For many Lyme School families our outdoor classroom lessons (which we refer to as Kinderforest in K and Forest Friday in the 3rd grade ) is one of the ways that we are working to utilize our town's vast natural resources in a way that supports the innate investigative curiosity of children and our values for environmental stewardship and ecological awareness. This venture may not sound familiar, but is not uncommon in progressive looking schools around the world. These schools believe that outdoor placed-based experience is an effective way to, “support children’s biological tendency to bond with the natural world”. It allows them opportunity to problem solve in a new space, and fosters empathy for the environment around them. Thinking outside the box and beyond traditional approaches of education will allow us to tap into our students’ young creative minds and begin building a love of learning beyond the classroom walls. Asking them to demonstrate resilience and focus through hands on critical-thinking, across various settings, will allow more students to thrive as lifelong learners.
Placed-based ecology education (PBEE) is a prudent approach in connecting our young learners with the community around them. It brings a classroom to life as nature ideas and artifacts are carried in by students daily. Relationships between students, as well as with their teacher thrive as they connect about the endless observations and wonders of nature. Not to mention, as a placed-based educator you have a bit of influence over your students when they go home at night, and on the weekends. You hear their stories Monday morning as they name the frogs they heard, or classify the ferns they saw.

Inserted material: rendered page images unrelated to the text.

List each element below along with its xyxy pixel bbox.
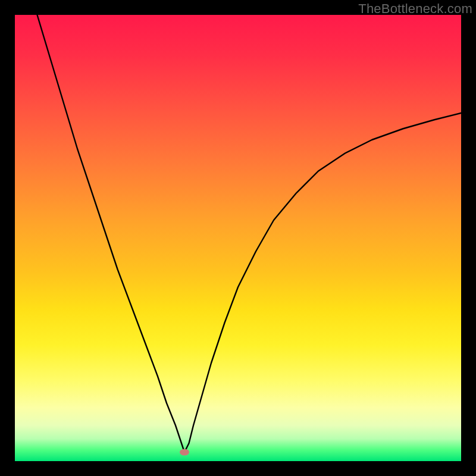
plot-area: [15, 15, 461, 461]
optimum-marker: [180, 449, 189, 456]
chart-frame: TheBottleneck.com: [0, 0, 476, 476]
watermark-text: TheBottleneck.com: [358, 1, 472, 17]
bottleneck-curve: [37, 15, 462, 452]
curve-svg: [15, 15, 461, 461]
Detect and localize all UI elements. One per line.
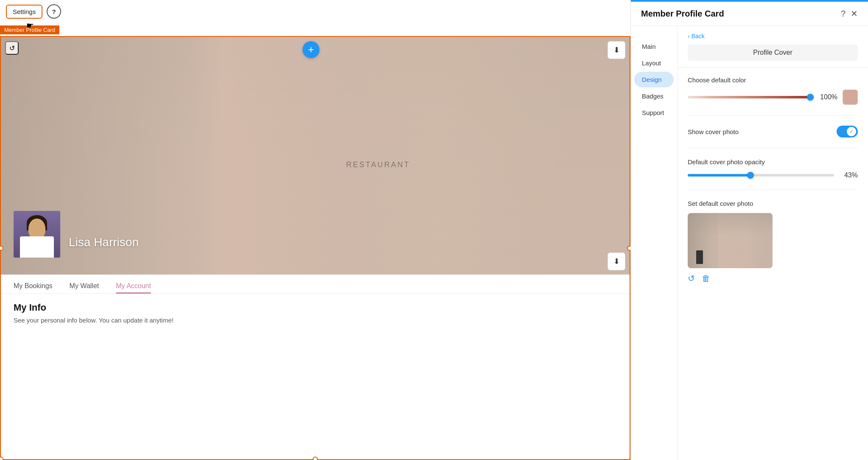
- opacity-row: 43%: [688, 171, 858, 179]
- settings-content: Choose default color 100% Show cover pho…: [678, 68, 868, 312]
- back-label: Back: [692, 33, 705, 39]
- avatar-body: [20, 236, 54, 258]
- show-cover-row: Show cover photo ✓: [688, 126, 858, 137]
- add-cover-button[interactable]: +: [302, 41, 319, 58]
- opacity-label: Default cover photo opacity: [688, 158, 858, 165]
- set-cover-section: Set default cover photo ↺ 🗑: [688, 200, 858, 294]
- refresh-cover-button[interactable]: ↺: [5, 41, 19, 55]
- color-label: Choose default color: [688, 76, 858, 84]
- tabs-nav: My Bookings My Wallet My Account: [14, 275, 617, 293]
- panel-help-button[interactable]: ?: [841, 9, 846, 19]
- panel-close-button[interactable]: ✕: [851, 8, 858, 19]
- toolbar: Settings ?: [0, 0, 630, 23]
- color-row: 100%: [688, 90, 858, 105]
- opacity-slider-thumb: [747, 172, 754, 179]
- delete-cover-photo-button[interactable]: 🗑: [702, 274, 710, 283]
- cover-photo: RESTAURANT ↺ + ⬇ Lisa Harrison ⬇: [1, 37, 630, 275]
- nav-item-layout[interactable]: Layout: [634, 55, 674, 71]
- left-panel: Settings ? ☛ Member Profile Card RESTAUR…: [0, 0, 630, 460]
- tab-account[interactable]: My Account: [116, 279, 151, 293]
- toggle-knob: ✓: [847, 127, 856, 136]
- my-info-title: My Info: [14, 302, 617, 313]
- tabs-section: My Bookings My Wallet My Account: [1, 275, 630, 294]
- avatar-person: [14, 211, 60, 258]
- cover-bottom-button[interactable]: ⬇: [608, 252, 625, 270]
- my-info-subtitle: See your personal info below. You can up…: [14, 317, 617, 324]
- panel-title: Member Profile Card: [641, 9, 724, 19]
- tab-bookings[interactable]: My Bookings: [14, 279, 53, 293]
- opacity-section: Default cover photo opacity 43%: [688, 158, 858, 190]
- color-section: Choose default color 100%: [688, 76, 858, 115]
- panel-header: Member Profile Card ? ✕: [631, 0, 868, 26]
- cover-upload-button[interactable]: ⬇: [608, 41, 625, 59]
- thumb-person: [696, 250, 703, 264]
- nav-item-design[interactable]: Design: [634, 72, 674, 87]
- show-cover-toggle[interactable]: ✓: [837, 126, 858, 137]
- set-cover-label: Set default cover photo: [688, 200, 858, 207]
- color-slider-track: [688, 96, 814, 98]
- refresh-cover-photo-button[interactable]: ↺: [688, 273, 695, 283]
- resize-handle-bottom-left[interactable]: [0, 457, 3, 460]
- help-button[interactable]: ?: [47, 4, 61, 19]
- panel-header-actions: ? ✕: [841, 8, 858, 19]
- panel-side-nav: Main Layout Design Badges Support: [631, 34, 677, 125]
- profile-cover-header: ‹ Back Profile Cover: [678, 26, 868, 68]
- cover-photo-actions: ↺ 🗑: [688, 273, 858, 283]
- show-cover-section: Show cover photo ✓: [688, 126, 858, 148]
- right-panel: Member Profile Card ? ✕ Main Layout Desi…: [630, 0, 868, 460]
- color-swatch[interactable]: [843, 90, 858, 105]
- avatar-head: [28, 219, 45, 239]
- restaurant-label: RESTAURANT: [346, 160, 410, 169]
- cursor-icon: ☛: [26, 20, 34, 31]
- opacity-slider-track: [688, 174, 834, 177]
- settings-button[interactable]: Settings: [6, 5, 42, 19]
- section-heading: Profile Cover: [688, 45, 858, 61]
- resize-handle-right[interactable]: [627, 246, 630, 251]
- resize-handle-bottom-mid[interactable]: [313, 457, 318, 460]
- panel-body: Main Layout Design Badges Support ‹ Back…: [631, 26, 868, 460]
- panel-content: ‹ Back Profile Cover Choose default colo…: [678, 26, 868, 460]
- profile-card-wrapper: RESTAURANT ↺ + ⬇ Lisa Harrison ⬇: [0, 36, 630, 460]
- nav-item-support[interactable]: Support: [634, 105, 674, 121]
- back-button[interactable]: ‹ Back: [688, 33, 858, 39]
- back-chevron-icon: ‹: [688, 33, 690, 39]
- my-info-section: My Info See your personal info below. Yo…: [1, 294, 630, 332]
- nav-item-main[interactable]: Main: [634, 39, 674, 54]
- profile-name: Lisa Harrison: [69, 236, 139, 249]
- opacity-percent: 43%: [839, 171, 858, 179]
- nav-item-badges[interactable]: Badges: [634, 88, 674, 104]
- panel-nav: Main Layout Design Badges Support: [631, 26, 678, 460]
- tab-wallet[interactable]: My Wallet: [70, 279, 99, 293]
- cover-photo-thumbnail: [688, 213, 773, 268]
- color-slider-thumb: [807, 94, 814, 101]
- avatar: [14, 211, 60, 258]
- color-percent: 100%: [819, 93, 837, 101]
- show-cover-label: Show cover photo: [688, 128, 739, 135]
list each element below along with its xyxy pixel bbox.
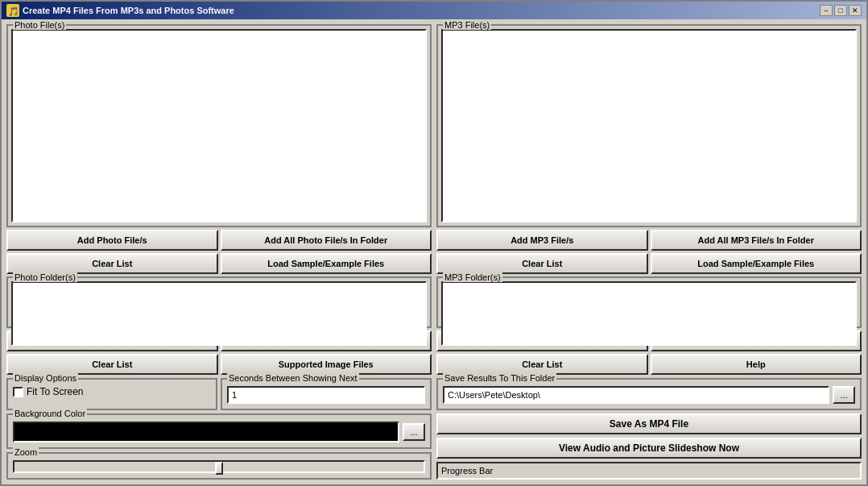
background-color-group: Background Color ... <box>6 413 432 449</box>
mp3-files-btn-row2: Clear List Load Sample/Example Files <box>436 253 862 274</box>
photo-folders-group: Photo Folder(s) <box>6 276 432 328</box>
color-swatch[interactable] <box>13 422 399 442</box>
photo-folders-listbox[interactable] <box>11 281 427 346</box>
bottom-section: Display Options Fit To Screen Seconds Be… <box>6 378 862 480</box>
save-results-label: Save Results To This Folder <box>443 373 556 383</box>
clear-mp3-files-button[interactable]: Clear List <box>436 253 648 274</box>
zoom-slider[interactable] <box>13 460 425 473</box>
zoom-label: Zoom <box>13 447 39 457</box>
main-content: Photo File(s) Add Photo File/s Add All P… <box>2 19 866 484</box>
photo-folders-label: Photo Folder(s) <box>13 272 77 282</box>
mp3-folders-label: MP3 Folder(s) <box>443 272 502 282</box>
display-options-label: Display Options <box>13 373 78 383</box>
close-button[interactable]: ✕ <box>849 5 862 16</box>
view-slideshow-button[interactable]: View Audio and Picture Slideshow Now <box>436 438 862 459</box>
zoom-group: Zoom <box>6 452 432 480</box>
photo-folders-btn-row2: Clear List Supported Image Files <box>6 354 432 375</box>
add-photo-files-button[interactable]: Add Photo File/s <box>6 230 218 251</box>
title-bar: 🎵 Create MP4 Files From MP3s and Photos … <box>2 2 866 19</box>
display-options-inner: Fit To Screen <box>13 386 211 397</box>
main-window: 🎵 Create MP4 Files From MP3s and Photos … <box>0 0 868 486</box>
supported-image-button[interactable]: Supported Image Files <box>221 354 432 375</box>
help-button[interactable]: Help <box>651 354 862 375</box>
clear-photo-folders-button[interactable]: Clear List <box>6 354 218 375</box>
load-sample-files-button2[interactable]: Load Sample/Example Files <box>651 253 862 274</box>
photo-files-label: Photo File(s) <box>13 20 66 30</box>
clear-mp3-folders-button[interactable]: Clear List <box>436 354 648 375</box>
mp3-files-btn-row1: Add MP3 File/s Add All MP3 File/s In Fol… <box>436 230 862 251</box>
progress-label: Progress Bar <box>441 466 493 476</box>
mp3-folders-group: MP3 Folder(s) <box>436 276 862 328</box>
svg-text:🎵: 🎵 <box>8 6 19 17</box>
display-seconds-row: Display Options Fit To Screen Seconds Be… <box>6 378 432 410</box>
save-results-group: Save Results To This Folder ... <box>436 378 862 410</box>
top-panels: Photo File(s) Add Photo File/s Add All P… <box>6 24 862 375</box>
mp3-files-label: MP3 File(s) <box>443 20 491 30</box>
fit-to-screen-checkbox[interactable] <box>13 387 23 397</box>
left-panels: Photo File(s) Add Photo File/s Add All P… <box>6 24 432 375</box>
window-title: Create MP4 Files From MP3s and Photos So… <box>23 6 234 15</box>
seconds-label: Seconds Between Showing Next <box>227 373 359 383</box>
bg-color-row: ... <box>13 422 425 442</box>
mp3-files-listbox[interactable] <box>441 29 857 222</box>
add-mp3-files-button[interactable]: Add MP3 File/s <box>436 230 648 251</box>
save-folder-row: ... <box>443 386 855 404</box>
bg-color-browse-button[interactable]: ... <box>403 423 425 441</box>
title-controls: – □ ✕ <box>820 5 862 16</box>
mp3-folders-listbox[interactable] <box>441 281 857 346</box>
display-options-group: Display Options Fit To Screen <box>6 378 217 410</box>
app-icon: 🎵 <box>6 4 19 17</box>
save-folder-input[interactable] <box>443 386 829 404</box>
photo-files-group: Photo File(s) <box>6 24 432 227</box>
seconds-group: Seconds Between Showing Next <box>221 378 432 410</box>
photo-files-btn-row1: Add Photo File/s Add All Photo File/s In… <box>6 230 432 251</box>
background-color-label: Background Color <box>13 409 87 418</box>
zoom-thumb <box>215 462 223 475</box>
load-sample-files-button1[interactable]: Load Sample/Example Files <box>221 253 432 274</box>
minimize-button[interactable]: – <box>820 5 833 16</box>
title-bar-left: 🎵 Create MP4 Files From MP3s and Photos … <box>6 4 234 17</box>
progress-bar: Progress Bar <box>436 462 862 480</box>
clear-photo-files-button[interactable]: Clear List <box>6 253 218 274</box>
mp3-files-group: MP3 File(s) <box>436 24 862 227</box>
seconds-input[interactable] <box>227 386 425 404</box>
photo-files-btn-row2: Clear List Load Sample/Example Files <box>6 253 432 274</box>
maximize-button[interactable]: □ <box>834 5 847 16</box>
add-all-photo-folder-button[interactable]: Add All Photo File/s In Folder <box>221 230 432 251</box>
right-bottom: Save Results To This Folder ... Save As … <box>436 378 862 480</box>
fit-to-screen-label: Fit To Screen <box>27 386 83 397</box>
save-mp4-button[interactable]: Save As MP4 File <box>436 413 862 434</box>
save-folder-browse-button[interactable]: ... <box>833 386 855 404</box>
photo-files-listbox[interactable] <box>11 29 427 222</box>
right-panels: MP3 File(s) Add MP3 File/s Add All MP3 F… <box>436 24 862 375</box>
add-all-mp3-folder-button[interactable]: Add All MP3 File/s In Folder <box>651 230 862 251</box>
mp3-folders-btn-row2: Clear List Help <box>436 354 862 375</box>
left-bottom: Display Options Fit To Screen Seconds Be… <box>6 378 432 480</box>
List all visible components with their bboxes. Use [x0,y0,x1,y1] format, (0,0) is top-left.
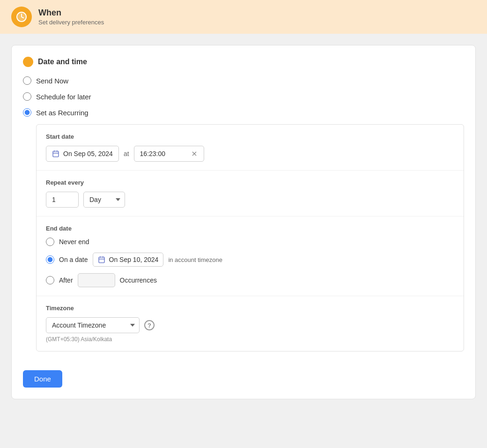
card-header-title: Date and time [38,58,87,66]
date-time-card: Date and time Send Now Schedule for late… [11,45,476,399]
end-calendar-icon [98,256,105,263]
card-header: Date and time [23,57,464,67]
svg-rect-2 [53,151,59,157]
never-end-option[interactable]: Never end [46,238,454,246]
on-date-option: On a date On Sep 10, 2024 in account tim… [46,253,454,267]
schedule-later-option[interactable]: Schedule for later [23,92,464,101]
time-value: 16:23:00 [140,150,187,157]
timezone-row: Account Timezone UTC America/New_York Eu… [46,317,454,333]
set-recurring-option[interactable]: Set as Recurring [23,108,464,117]
timezone-info: (GMT+05:30) Asia/Kolkata [46,336,454,343]
calendar-icon [52,150,59,157]
recurring-section: Start date On Sep 05, 2024 at 16:23:00 [36,124,464,351]
done-button[interactable]: Done [23,370,62,388]
header-clock-icon [11,7,32,27]
never-end-label: Never end [59,238,89,246]
after-occurrences-option[interactable]: After Occurrences [46,273,454,287]
after-label: After [59,276,73,284]
in-account-timezone-label: in account timezone [168,256,222,263]
header-title: When [38,8,104,18]
send-now-radio[interactable] [23,76,31,85]
occurrences-input[interactable] [78,273,115,287]
on-date-radio[interactable] [46,255,54,264]
header: When Set delivery preferences [0,0,487,34]
header-text: When Set delivery preferences [38,8,104,26]
repeat-unit-wrapper: Day Week Month Year [83,192,125,208]
repeat-every-label: Repeat every [46,179,454,186]
repeat-row: Day Week Month Year [46,192,454,208]
date-value: On Sep 05, 2024 [63,150,113,157]
on-date-label: On a date [59,256,88,263]
end-date-block: End date Never end On a date [37,217,464,296]
svg-rect-8 [99,257,104,263]
set-recurring-radio[interactable] [23,108,31,117]
set-recurring-label: Set as Recurring [36,109,89,117]
clock-svg [16,11,27,22]
timezone-select[interactable]: Account Timezone UTC America/New_York Eu… [46,317,140,333]
date-picker-button[interactable]: On Sep 05, 2024 [46,146,119,162]
close-icon [191,150,198,157]
date-time-row: On Sep 05, 2024 at 16:23:00 [46,146,454,162]
end-date-value: On Sep 10, 2024 [109,256,159,263]
repeat-number-input[interactable] [46,192,79,208]
occurrences-label: Occurrences [120,276,157,284]
end-date-picker-button[interactable]: On Sep 10, 2024 [93,253,164,267]
header-subtitle: Set delivery preferences [38,19,104,26]
start-date-label: Start date [46,133,454,140]
card-header-dot [23,57,33,67]
time-input-box: 16:23:00 [134,146,204,162]
timezone-label: Timezone [46,305,454,312]
schedule-later-label: Schedule for later [36,93,91,101]
end-date-label: End date [46,225,454,232]
send-now-label: Send Now [36,77,68,85]
repeat-unit-select[interactable]: Day Week Month Year [83,192,125,208]
send-now-option[interactable]: Send Now [23,76,464,85]
help-icon[interactable]: ? [144,320,155,330]
never-end-radio[interactable] [46,238,54,246]
schedule-later-radio[interactable] [23,92,31,101]
timezone-section: Timezone Account Timezone UTC America/Ne… [37,296,464,351]
end-date-options: Never end On a date [46,238,454,287]
after-radio[interactable] [46,276,54,284]
at-separator: at [124,150,129,157]
main-content: Date and time Send Now Schedule for late… [0,34,487,411]
repeat-every-block: Repeat every Day Week Month Year [37,171,464,217]
timezone-select-wrapper: Account Timezone UTC America/New_York Eu… [46,317,140,333]
time-clear-button[interactable] [191,150,198,157]
start-date-block: Start date On Sep 05, 2024 at 16:23:00 [37,125,464,171]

As educators we work to create opportunities for our students to develop a connection to their world, a world which also includes the natural world life. David Sobel logically points out in his book Beyond Ecophobia, that “early childhood activities should center on enhancing the developmental tendency toward empathy with the natural world”. He continues to report that as children develop, their tendencies in nature do, as well. They begin needing space to explore and express curiosity.